ハンドルを握る事で刃が拳と同じ向きを向く事になるので、突き攻撃の威力に極めて特化している。刃の付き方には構造的な不安を覚えるが、実際はそうでもないらしい(「刀剣の鉄人」ではアメリカの武器職人がカタールを作る際に鋼を割いて刃部分と一体化した両サイド部分を作っていたが、あのような製造法ではないと思う)。
ハンドルが接合されている左右のバー部分は、拳側面と密着する事で武器の左右ブレを防ぐと同時に、簡易なナックルガードとしても機能する。
横から見ると、どれも刃の先端部分に厚みがある。重心を前に持っていく事で刺突時の先端ブレを減らす目的か、刃先端の強度を高める為か、刃先端以外に樋の役目をもたせて体内から抜きやすくする為かと思われる。
カタールには刃が二本、三本と付いているものがある(下)。
ナックルガードが追加されたものもある(下)。
更にガントレットのようになっているものがパタである(下)。
ハンドルは基本的に2本。これが1本だと握った際にカタールが回転してしまう形でモーメントが働いてしまうので自然な設計だと思われる。ハンドルは単なる棒を通しただけのシンプルなタイプと、丸みを帯びた装飾性の高いタイプがある(下)。
一方のカタールをもう一方のカタールに挿入して一つにまとめる事ができる可搬性の高いタイプがある(下)。
鞘にポケットがあり日本刀における小柄や笄に類するものを入れておくタイプがある(下)。身分の高い戦士階級の装備品と思われる。

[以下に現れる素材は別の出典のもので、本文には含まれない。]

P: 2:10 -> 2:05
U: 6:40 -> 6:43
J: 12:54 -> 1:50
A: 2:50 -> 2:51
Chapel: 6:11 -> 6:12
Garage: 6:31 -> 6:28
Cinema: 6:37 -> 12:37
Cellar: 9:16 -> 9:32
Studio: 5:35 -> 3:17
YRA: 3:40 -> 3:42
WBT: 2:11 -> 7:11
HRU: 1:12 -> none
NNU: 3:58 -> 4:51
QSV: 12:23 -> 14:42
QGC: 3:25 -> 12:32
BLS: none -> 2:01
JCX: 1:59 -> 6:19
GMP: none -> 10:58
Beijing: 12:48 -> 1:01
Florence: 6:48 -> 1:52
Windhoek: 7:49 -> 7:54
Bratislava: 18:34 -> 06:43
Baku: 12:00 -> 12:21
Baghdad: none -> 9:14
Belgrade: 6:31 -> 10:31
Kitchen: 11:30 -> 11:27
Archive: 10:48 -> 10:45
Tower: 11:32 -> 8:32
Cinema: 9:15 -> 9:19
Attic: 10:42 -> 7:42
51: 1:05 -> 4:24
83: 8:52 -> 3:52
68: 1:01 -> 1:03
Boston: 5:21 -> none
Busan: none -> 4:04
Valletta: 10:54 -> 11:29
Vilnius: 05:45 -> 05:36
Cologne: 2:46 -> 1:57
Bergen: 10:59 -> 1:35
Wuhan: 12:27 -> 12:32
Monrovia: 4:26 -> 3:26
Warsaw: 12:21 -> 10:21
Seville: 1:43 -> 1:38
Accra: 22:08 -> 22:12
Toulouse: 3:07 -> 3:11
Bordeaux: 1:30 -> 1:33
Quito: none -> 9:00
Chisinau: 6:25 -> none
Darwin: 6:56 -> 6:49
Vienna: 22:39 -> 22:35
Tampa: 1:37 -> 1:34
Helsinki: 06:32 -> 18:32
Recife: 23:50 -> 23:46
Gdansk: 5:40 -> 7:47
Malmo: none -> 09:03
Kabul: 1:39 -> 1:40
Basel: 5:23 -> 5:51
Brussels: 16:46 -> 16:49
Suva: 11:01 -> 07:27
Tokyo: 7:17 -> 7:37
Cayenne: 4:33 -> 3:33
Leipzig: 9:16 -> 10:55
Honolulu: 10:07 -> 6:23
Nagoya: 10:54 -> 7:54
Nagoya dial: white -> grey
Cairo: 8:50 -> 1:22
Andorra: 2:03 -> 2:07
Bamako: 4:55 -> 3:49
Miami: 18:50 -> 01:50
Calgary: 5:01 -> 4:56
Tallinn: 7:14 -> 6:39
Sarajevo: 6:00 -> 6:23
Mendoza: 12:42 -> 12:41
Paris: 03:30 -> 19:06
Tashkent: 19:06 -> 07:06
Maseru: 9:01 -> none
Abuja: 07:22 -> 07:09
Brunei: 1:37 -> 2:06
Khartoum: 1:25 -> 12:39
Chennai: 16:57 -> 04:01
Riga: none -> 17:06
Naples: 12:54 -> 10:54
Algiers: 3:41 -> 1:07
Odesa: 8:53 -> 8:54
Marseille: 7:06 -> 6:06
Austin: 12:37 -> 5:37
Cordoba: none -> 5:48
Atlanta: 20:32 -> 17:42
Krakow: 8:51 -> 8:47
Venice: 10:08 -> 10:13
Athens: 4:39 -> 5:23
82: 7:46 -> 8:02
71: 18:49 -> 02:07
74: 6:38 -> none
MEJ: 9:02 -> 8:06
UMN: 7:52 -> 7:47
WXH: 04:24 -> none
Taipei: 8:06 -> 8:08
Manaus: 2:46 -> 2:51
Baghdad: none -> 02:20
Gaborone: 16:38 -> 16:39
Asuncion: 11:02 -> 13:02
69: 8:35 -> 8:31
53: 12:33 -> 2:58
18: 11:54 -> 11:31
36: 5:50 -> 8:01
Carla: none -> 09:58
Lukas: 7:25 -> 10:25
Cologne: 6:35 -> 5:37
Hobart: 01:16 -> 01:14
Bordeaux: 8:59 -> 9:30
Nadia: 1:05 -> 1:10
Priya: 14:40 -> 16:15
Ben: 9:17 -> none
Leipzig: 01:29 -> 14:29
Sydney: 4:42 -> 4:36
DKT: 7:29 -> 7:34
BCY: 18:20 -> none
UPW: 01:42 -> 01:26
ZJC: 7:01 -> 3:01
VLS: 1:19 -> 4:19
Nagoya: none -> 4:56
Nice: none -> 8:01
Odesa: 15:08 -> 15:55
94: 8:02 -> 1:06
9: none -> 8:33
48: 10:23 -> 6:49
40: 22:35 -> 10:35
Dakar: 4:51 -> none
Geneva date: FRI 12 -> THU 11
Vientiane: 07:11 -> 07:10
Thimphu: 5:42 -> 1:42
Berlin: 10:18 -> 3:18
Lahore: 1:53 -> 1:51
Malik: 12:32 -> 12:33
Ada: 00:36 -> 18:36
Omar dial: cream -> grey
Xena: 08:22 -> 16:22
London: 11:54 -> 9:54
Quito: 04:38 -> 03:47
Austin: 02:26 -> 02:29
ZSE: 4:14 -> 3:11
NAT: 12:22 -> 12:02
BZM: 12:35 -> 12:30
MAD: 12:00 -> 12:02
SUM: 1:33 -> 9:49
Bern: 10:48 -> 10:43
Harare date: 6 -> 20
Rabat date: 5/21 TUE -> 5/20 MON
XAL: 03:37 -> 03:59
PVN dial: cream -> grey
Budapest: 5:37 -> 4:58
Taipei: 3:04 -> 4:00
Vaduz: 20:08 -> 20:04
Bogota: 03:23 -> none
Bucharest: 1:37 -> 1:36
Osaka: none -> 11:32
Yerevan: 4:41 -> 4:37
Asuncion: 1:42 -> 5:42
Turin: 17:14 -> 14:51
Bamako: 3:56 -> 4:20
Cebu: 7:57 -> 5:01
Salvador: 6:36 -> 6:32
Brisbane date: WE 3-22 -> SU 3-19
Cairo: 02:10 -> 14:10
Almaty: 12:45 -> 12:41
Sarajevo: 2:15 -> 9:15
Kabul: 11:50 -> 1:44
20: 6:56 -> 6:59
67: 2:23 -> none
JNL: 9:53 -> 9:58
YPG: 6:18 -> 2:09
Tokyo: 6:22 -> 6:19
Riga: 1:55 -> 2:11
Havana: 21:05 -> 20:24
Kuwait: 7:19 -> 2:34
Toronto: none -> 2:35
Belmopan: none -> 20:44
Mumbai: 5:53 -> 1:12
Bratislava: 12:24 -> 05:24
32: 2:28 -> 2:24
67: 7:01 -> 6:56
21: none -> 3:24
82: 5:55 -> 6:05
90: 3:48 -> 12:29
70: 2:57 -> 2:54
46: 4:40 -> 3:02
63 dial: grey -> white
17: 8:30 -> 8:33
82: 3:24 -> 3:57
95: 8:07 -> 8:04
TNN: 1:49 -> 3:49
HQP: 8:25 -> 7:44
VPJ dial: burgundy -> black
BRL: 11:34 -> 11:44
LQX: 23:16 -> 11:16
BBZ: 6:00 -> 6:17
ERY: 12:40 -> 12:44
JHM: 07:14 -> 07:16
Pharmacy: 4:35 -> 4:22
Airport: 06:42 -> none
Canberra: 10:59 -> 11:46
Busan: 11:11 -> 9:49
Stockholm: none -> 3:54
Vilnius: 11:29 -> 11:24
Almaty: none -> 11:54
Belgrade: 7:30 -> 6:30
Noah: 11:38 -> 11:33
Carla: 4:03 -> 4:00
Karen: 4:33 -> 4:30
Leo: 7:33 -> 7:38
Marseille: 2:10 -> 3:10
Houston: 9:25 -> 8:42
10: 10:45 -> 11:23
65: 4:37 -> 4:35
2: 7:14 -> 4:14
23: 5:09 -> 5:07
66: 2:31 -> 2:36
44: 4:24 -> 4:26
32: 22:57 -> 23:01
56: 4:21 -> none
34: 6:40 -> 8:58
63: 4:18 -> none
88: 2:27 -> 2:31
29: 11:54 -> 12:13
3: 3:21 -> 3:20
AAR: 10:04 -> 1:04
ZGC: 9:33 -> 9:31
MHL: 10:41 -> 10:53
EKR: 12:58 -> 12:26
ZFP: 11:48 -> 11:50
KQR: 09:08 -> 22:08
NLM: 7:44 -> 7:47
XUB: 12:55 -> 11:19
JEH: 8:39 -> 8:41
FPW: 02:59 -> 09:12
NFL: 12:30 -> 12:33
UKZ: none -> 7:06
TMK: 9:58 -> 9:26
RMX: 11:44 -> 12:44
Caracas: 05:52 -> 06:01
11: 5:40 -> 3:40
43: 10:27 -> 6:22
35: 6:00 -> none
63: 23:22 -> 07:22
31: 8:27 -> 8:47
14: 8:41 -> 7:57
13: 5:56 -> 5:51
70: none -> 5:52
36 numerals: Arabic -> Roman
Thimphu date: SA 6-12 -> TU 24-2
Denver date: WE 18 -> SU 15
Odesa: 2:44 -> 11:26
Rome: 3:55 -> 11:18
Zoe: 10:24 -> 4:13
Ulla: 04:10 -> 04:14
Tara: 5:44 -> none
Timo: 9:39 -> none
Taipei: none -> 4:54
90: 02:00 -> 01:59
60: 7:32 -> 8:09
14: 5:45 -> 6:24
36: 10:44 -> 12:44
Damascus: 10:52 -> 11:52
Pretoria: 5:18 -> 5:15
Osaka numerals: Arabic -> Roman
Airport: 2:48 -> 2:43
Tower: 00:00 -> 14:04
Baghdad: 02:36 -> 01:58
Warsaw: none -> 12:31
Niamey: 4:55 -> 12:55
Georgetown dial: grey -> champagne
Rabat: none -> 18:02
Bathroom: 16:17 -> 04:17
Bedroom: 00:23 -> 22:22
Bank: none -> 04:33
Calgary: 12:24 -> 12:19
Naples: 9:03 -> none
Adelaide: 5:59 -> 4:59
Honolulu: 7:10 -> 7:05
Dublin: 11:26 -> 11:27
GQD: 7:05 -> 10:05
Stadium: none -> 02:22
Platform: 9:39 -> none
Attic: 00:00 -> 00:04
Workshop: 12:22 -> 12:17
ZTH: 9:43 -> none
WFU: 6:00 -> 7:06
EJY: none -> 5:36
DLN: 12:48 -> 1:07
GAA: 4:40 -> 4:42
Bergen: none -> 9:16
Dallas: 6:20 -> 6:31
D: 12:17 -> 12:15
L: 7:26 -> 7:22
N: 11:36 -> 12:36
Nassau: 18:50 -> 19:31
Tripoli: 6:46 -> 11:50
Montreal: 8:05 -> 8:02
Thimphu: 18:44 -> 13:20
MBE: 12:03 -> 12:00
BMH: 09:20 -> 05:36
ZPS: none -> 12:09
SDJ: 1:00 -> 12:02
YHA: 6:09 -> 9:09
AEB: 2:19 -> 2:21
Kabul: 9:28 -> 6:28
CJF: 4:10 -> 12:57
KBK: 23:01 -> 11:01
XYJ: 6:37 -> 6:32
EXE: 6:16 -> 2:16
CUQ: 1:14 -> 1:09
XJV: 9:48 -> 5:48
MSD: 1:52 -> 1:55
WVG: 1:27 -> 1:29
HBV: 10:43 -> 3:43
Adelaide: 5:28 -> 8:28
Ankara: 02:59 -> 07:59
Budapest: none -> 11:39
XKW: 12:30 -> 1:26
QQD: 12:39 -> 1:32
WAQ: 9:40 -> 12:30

シク教徒においては、これを両手に装備して一人で虎を狩る事で一人前とされていた。インド寺院のレリーフには虎が描かれている事が多いが、よく見ると脇に立つ人物がカタールを腹に突き立てていたりする。
カタールはその形状から、突きによって手首を痛めたり、先端の力がそれて弾かれるようなリスクが非常に低く、突進してくる大型獣には非常に相性が良い。
ハンドルを握ると刃先が開くシザータイプのカタールも存在するが、イギリス植民地時代に土産物用として開発されたものとされる(下)。